Potencia, eficacia y efectividad de los medicamentos
Es posible evaluar los efectos de un fármaco en términos de potencia, eficacia o efectividad.
La potencia (fuerza) se refiere a la cantidad de fármaco (en general expresada en miligramos) que se necesita para producir un efecto determinado, como el alivio del dolor o el descenso de la presión arterial. Por ejemplo, si 5 miligramos del fármaco A alivian el dolor con la misma eficacia que 10 miligramos del fármaco B, el fármaco A es dos veces más potente que el fármaco B.
La eficacia es la capacidad de un fármaco para producir un efecto (tal como la reducción de la presión arterial). Por ejemplo, el diurético furosemida elimina a través de la orina una cantidad mucho mayor de sal y agua que el diurético hidroclorotiazida. Por lo tanto, la furosemida es más eficaz que la hidroclorotiazida.
La efectividad difiere de la eficacia en que tiene en cuenta cómo de bien funciona un fármaco en el mundo real. A menudo, un fármaco que es eficaz en los ensayos clínicos no es muy eficaz en la práctica real. Por ejemplo, un fármaco puede tener una alta eficacia en la reducción de la presión arterial, pero puede tener baja efectividad, ya que causa tantos efectos secundarios que los pacientes lo toman con menos frecuencia de lo debido o dejan de utilizarlo. Por lo tanto, la efectividad tiende a ser menor que la eficacia.

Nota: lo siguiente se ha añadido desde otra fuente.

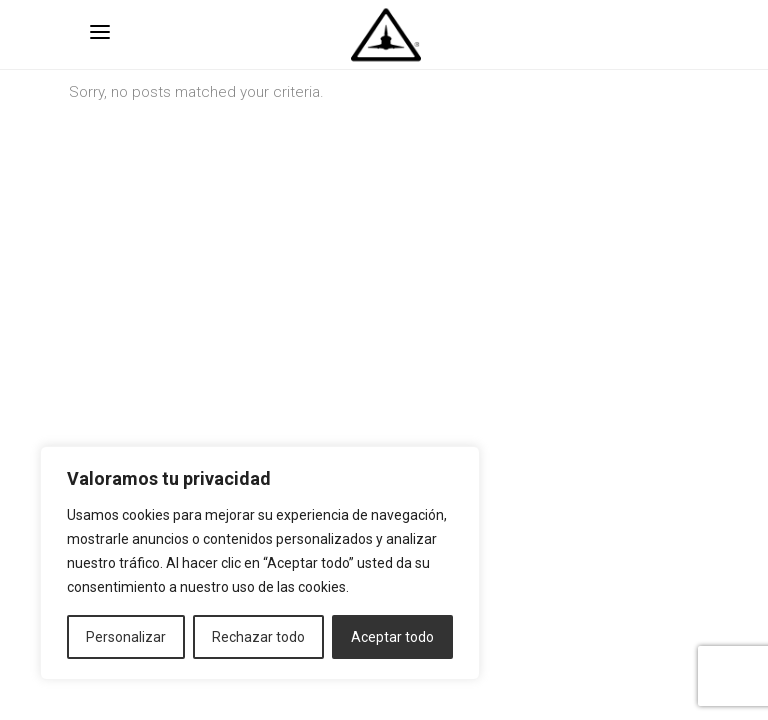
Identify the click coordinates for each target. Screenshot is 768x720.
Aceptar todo (392, 637)
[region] (260, 563)
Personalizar (126, 637)
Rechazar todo (258, 637)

Una mayor potencia, eficacia o efectividad no significa necesariamente que un fármaco sea mejor que otro. Para determinar las cualidades relativas que los fármacos tienen en una determinada persona, el médico debe tener en cuenta muchos factores, como los efectos secundarios del medicamento, la toxicidad potencial, la duración del efecto (lo que determina el número de dosis diarias requeridas) y también su coste.